Я автоматически зааплодировал, невольно следуя примеру всех остальных, и поднял глаза, чтобы увидеть избранницу Винсента и одновременно гадая, кем она окажется. Может быть, той француженкой, простой смертной, с которой он целовался в лодке, чтобы заставить ревновать неизвестного мне Хью, игравшего где-то неподалеку в теннис? Или, быть может, Летисией? Или Мей? Невеста вышла вперед, чтобы все могли видеть ее. Это была миловидная женщина с легкой проседью в волосах, одетая в платье цвета топленых сливок.

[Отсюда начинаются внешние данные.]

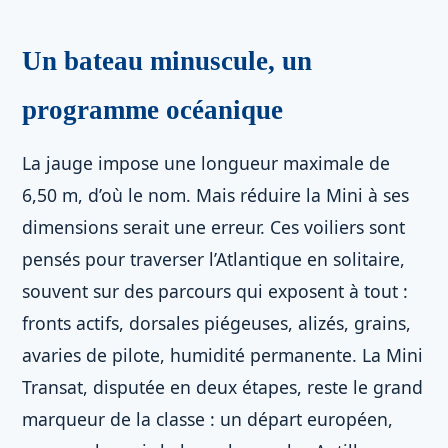
Un bateau minuscule, un
programme océanique
La jauge impose une longueur maximale de
6,50 m, d’où le nom. Mais réduire la Mini à ses
dimensions serait une erreur. Ces voiliers sont
pensés pour traverser l’Atlantique en solitaire,
souvent sur des parcours qui exposent à tout :
fronts actifs, dorsales piégeuses, alizés, grains,
avaries de pilote, humidité permanente. La Mini
Transat, disputée en deux étapes, reste le grand
marqueur de la classe : un départ européen,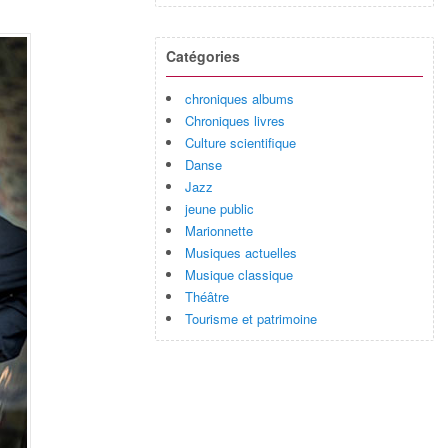
Catégories
chroniques albums
Chroniques livres
Culture scientifique
Danse
Jazz
jeune public
Marionnette
Musiques actuelles
Musique classique
Théâtre
Tourisme et patrimoine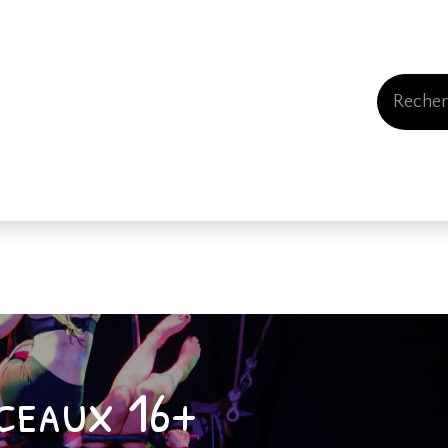
Events
Comment nous soutenir
Qui somme
ceaux 16+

Я увидел Дженни. Мою Дженни. Ту самую, которую я когда-то любил и на которой был женат. Хирурга из Глазго, которая стала мастером в своей профессии во времена, когда женщины вообще не занимались хирургией – по крайней мере в Шотландии. Из любви к ней я рассказал ей о себе все. Она не смогла этого вынести, не смогла поверить, что я говорю правду, и решила, что я сошел с ума. Да, это была моя Дженни, которую я никогда не винил за все произошедшее со мной после того, как она отправила меня в заведение для душевнобольных. За Франклина Фирсона, за мою смерть в доме, где он меня держал, которую я принял с улыбкой на лице, перерезав себе бедренную артерию. Моя Дженни, которой уже в другой жизни я как-то раз шепнул на ухо: «Бежим со мной». Я прекрасно помнил ее реакцию на мои слова. Она улыбнулась, и по ее глазам я понял, что мое предложение показалось ей соблазнительным.
Моя Дженни. Как-то я рассказал о ней Винсенту – еще в Петроке-112, ночью, когда мы, выпив водки, резались в карты. Меня захлестнул поток воспоминаний.
Работая у Винсента, я стал заглядываться на одну из лаборанток по имени Анна. Сам я также не раз ловил на себе ее взгляд поверх чуть сползших с переносицы очков. Как-то раз Винсент, заметив это, хлопнул меня по плечу и сказал:
– Боже, Гарри, кто вам сказал, что гений должен подвергать себя пытке воздержанием? Вперед!